**Brief:**
Print, exactly and completely, every entry in the data.

**Provided data:**

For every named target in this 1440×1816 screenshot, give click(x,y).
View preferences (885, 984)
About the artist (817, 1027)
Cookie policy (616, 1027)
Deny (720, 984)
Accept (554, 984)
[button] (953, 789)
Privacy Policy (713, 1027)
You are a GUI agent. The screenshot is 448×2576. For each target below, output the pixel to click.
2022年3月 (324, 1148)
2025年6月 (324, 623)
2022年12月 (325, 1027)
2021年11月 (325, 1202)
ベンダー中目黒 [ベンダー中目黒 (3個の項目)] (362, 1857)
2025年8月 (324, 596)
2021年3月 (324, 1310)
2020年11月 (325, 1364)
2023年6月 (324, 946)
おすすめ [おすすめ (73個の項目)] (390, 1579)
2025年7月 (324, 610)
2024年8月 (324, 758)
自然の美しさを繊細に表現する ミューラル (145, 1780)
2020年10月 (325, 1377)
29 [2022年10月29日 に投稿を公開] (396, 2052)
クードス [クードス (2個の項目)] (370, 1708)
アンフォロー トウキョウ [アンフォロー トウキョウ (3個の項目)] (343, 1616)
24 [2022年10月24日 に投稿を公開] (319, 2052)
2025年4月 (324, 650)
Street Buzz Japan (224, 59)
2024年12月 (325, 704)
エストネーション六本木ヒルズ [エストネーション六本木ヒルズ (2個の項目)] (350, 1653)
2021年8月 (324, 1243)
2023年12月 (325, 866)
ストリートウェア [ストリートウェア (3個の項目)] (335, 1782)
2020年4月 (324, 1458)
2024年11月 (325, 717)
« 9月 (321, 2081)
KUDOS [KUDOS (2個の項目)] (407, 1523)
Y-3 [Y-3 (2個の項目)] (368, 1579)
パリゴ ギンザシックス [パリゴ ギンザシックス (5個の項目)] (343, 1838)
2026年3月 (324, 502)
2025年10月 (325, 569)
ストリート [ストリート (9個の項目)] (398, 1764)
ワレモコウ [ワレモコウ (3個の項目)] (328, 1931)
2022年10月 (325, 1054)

**Response to this task:**
For every named target in this 1440×1816 screenshot, give click(x,y).
View preferences (885, 984)
About the artist (817, 1027)
Cookie policy (616, 1027)
Deny (720, 984)
Accept (554, 984)
[button] (953, 789)
Privacy Policy (713, 1027)
You are a GUI agent. The screenshot is 448×2576. For each target below, output the pixel to click.
2022年3月 (324, 1148)
2025年6月 (324, 623)
2022年12月 (325, 1027)
2021年11月 (325, 1202)
ベンダー中目黒 [ベンダー中目黒 (3個の項目)] (362, 1857)
2025年8月 (324, 596)
2021年3月 (324, 1310)
2020年11月 (325, 1364)
2023年6月 (324, 946)
おすすめ [おすすめ (73個の項目)] (390, 1579)
2025年7月 (324, 610)
2024年8月 (324, 758)
自然の美しさを繊細に表現する ミューラル (145, 1780)
2020年10月 (325, 1377)
29 [2022年10月29日 に投稿を公開] (396, 2052)
クードス [クードス (2個の項目)] (370, 1708)
アンフォロー トウキョウ [アンフォロー トウキョウ (3個の項目)] (343, 1616)
24 [2022年10月24日 に投稿を公開] (319, 2052)
2025年4月 (324, 650)
Street Buzz Japan (224, 59)
2024年12月 (325, 704)
エストネーション六本木ヒルズ [エストネーション六本木ヒルズ (2個の項目)] (350, 1653)
2021年8月 (324, 1243)
2023年12月 (325, 866)
ストリートウェア [ストリートウェア (3個の項目)] (335, 1782)
2020年4月 (324, 1458)
2024年11月 (325, 717)
« 9月 (321, 2081)
KUDOS [KUDOS (2個の項目)] (407, 1523)
Y-3 [Y-3 (2個の項目)] (368, 1579)
パリゴ ギンザシックス [パリゴ ギンザシックス (5個の項目)] (343, 1838)
2026年3月 (324, 502)
2025年10月 (325, 569)
ストリート [ストリート (9個の項目)] (398, 1764)
ワレモコウ [ワレモコウ (3個の項目)] (328, 1931)
2022年10月 (325, 1054)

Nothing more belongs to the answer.